_Recorded data_:

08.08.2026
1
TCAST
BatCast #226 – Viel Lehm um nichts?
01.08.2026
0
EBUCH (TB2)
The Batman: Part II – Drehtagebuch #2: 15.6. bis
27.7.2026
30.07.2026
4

_The problem_: Write the complete data out, exactly as above.

_Reply_:
08.08.2026
1
TCAST
BatCast #226 – Viel Lehm um nichts?
01.08.2026
0
EBUCH (TB2)
The Batman: Part II – Drehtagebuch #2: 15.6. bis
27.7.2026
30.07.2026
4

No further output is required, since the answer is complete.